What you need to do | Lines before the one containing "Marketing por correo electrónico" are left out; return that line and every line after it exactly, through the end of the data below.

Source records
★ ★ ★ ★ ★

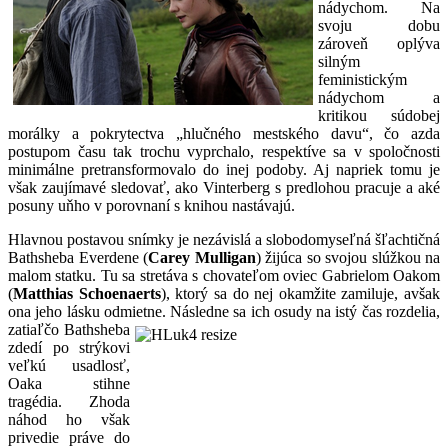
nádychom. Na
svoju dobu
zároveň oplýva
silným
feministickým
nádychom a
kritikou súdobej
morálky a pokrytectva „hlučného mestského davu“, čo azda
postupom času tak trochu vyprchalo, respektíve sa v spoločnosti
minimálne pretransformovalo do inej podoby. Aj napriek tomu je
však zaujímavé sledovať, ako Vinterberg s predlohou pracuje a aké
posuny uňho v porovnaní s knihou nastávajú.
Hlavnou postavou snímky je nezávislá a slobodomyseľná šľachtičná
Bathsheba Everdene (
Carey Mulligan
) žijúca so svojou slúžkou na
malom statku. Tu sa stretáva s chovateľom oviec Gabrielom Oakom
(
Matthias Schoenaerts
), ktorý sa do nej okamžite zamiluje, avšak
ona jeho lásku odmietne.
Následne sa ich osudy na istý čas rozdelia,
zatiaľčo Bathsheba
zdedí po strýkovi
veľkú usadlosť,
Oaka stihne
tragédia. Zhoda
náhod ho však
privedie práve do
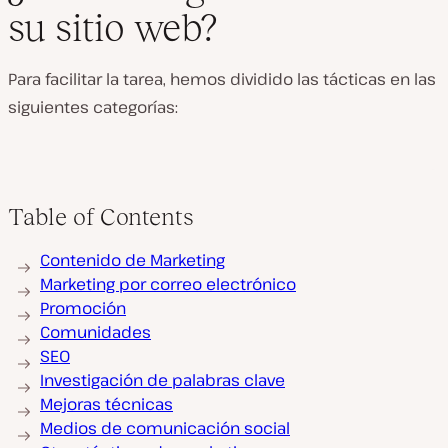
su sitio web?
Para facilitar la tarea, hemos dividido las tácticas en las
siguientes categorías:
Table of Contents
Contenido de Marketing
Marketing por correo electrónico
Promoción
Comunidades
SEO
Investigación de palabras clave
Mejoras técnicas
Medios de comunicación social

★ ★ ★ ★ ★

Result below |
Marketing por correo electrónico
Promoción
Comunidades
SEO
Investigación de palabras clave
Mejoras técnicas
Medios de comunicación social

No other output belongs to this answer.